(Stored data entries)
○ ○ ○ ○ ○ ○ ○

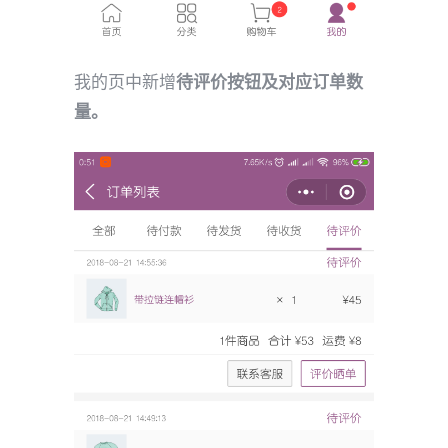
我的页中新增
待评价按钮及对应订单数
量。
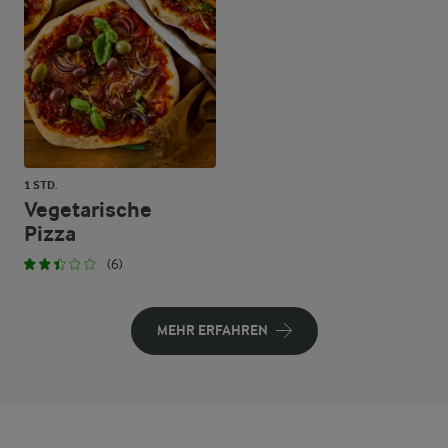
1 STD.
Vegetarische
Pizza
(6)
MEHR ERFAHREN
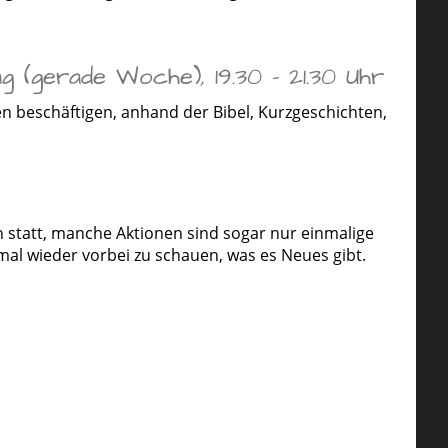
 (gerade Woche), 19.30 - 21.30 Uhr
 beschäftigen, anhand der Bibel, Kurzgeschichten,
h statt, manche Aktionen sind sogar nur einmalige
mal wieder vorbei zu schauen, was es Neues gibt.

○ ○ ○ ○ ○ ○ ○

### Work item
Set down exactly, and only, the lines from the one holding "Vegetarische" to the end of the records above, leaving every picture out.

### Result of the task
Vegetarische
Pizza
(6)
MEHR ERFAHREN
 (gerade Woche), 19.30 - 21.30 Uhr
 beschäftigen, anhand der Bibel, Kurzgeschichten,
h statt, manche Aktionen sind sogar nur einmalige
mal wieder vorbei zu schauen, was es Neues gibt.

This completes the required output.